[Records shown Boundary: Start]
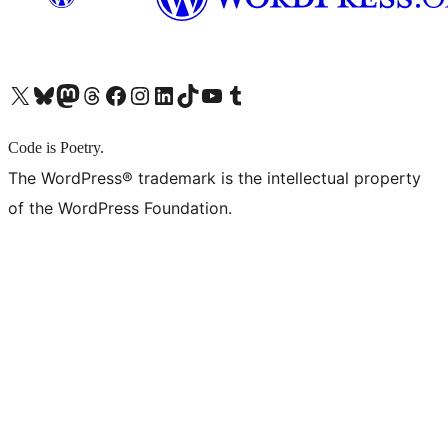
X (旧 Twitter) アカウントへ
Bluesky アカウントへ
Mastodon アカウントへ
Threads アカウントへ
Facebook ページへ
Instagram アカウントへ
LinkedIn アカウントへ
TikTok アカウントへ
YouTube チャンネルへ
Tumblr アカウントへ
Code is Poetry.
The WordPress® trademark is the intellectual property
of the WordPress Foundation.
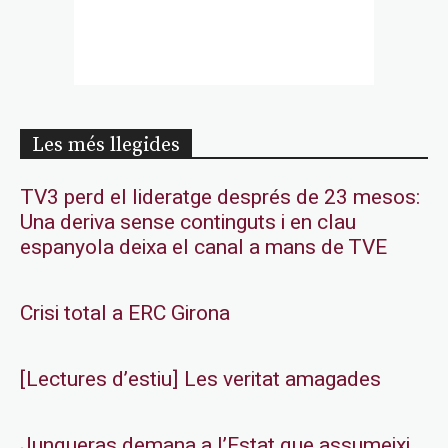
Les més llegides
TV3 perd el lideratge després de 23 mesos:
Una deriva sense continguts i en clau
espanyola deixa el canal a mans de TVE
Crisi total a ERC Girona
[Lectures d’estiu] Les veritat amagades
Junqueras demana a l’Estat que assumeixi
[Records shown Boundary: End]
Problem details »
Gather each line from the listing above that holds "アカウントへ".

Exercise solution »
X (旧 Twitter) アカウントへ
Bluesky アカウントへ
Mastodon アカウントへ
Threads アカウントへ
Instagram アカウントへ
LinkedIn アカウントへ
TikTok アカウントへ
Tumblr アカウントへ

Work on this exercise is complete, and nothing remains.